Task item: Beginning with the line containing "Kommentieren Sie den Artikel", transcribe every line exactly down to the last one in the records below, and drop the pictures.

[Records drawn from a dataset]
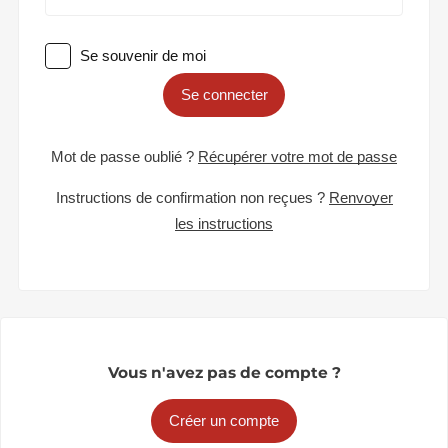
Se souvenir de moi
Se connecter
Mot de passe oublié ?
Récupérer votre mot de passe
Instructions de confirmation non reçues ?
Renvoyer
les instructions
Vous n'avez pas de compte ?
Créer un compte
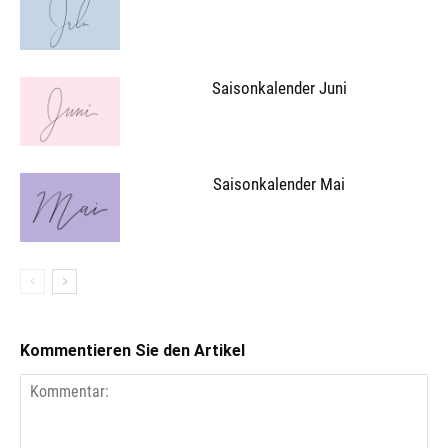
Saisonkalender Juni
Saisonkalender Mai
Kommentieren Sie den Artikel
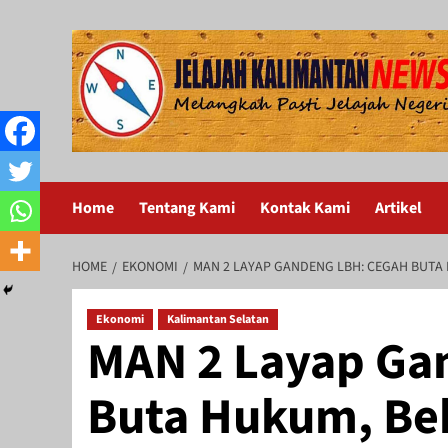
Skip
to
content
Home
Tentang Kami
Kontak Kami
Artikel
HOME
EKONOMI
MAN 2 LAYAP GANDENG LBH: CEGAH BUTA H
Ekonomi
Kalimantan Selatan
MAN 2 Layap Ga
Buta Hukum, Bek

Answer space:
Kommentieren Sie den Artikel
Skip
to
content
Home
Tentang Kami
Kontak Kami
Artikel
HOME
EKONOMI
MAN 2 LAYAP GANDENG LBH: CEGAH BUTA H
Ekonomi
Kalimantan Selatan
MAN 2 Layap Ga
Buta Hukum, Bek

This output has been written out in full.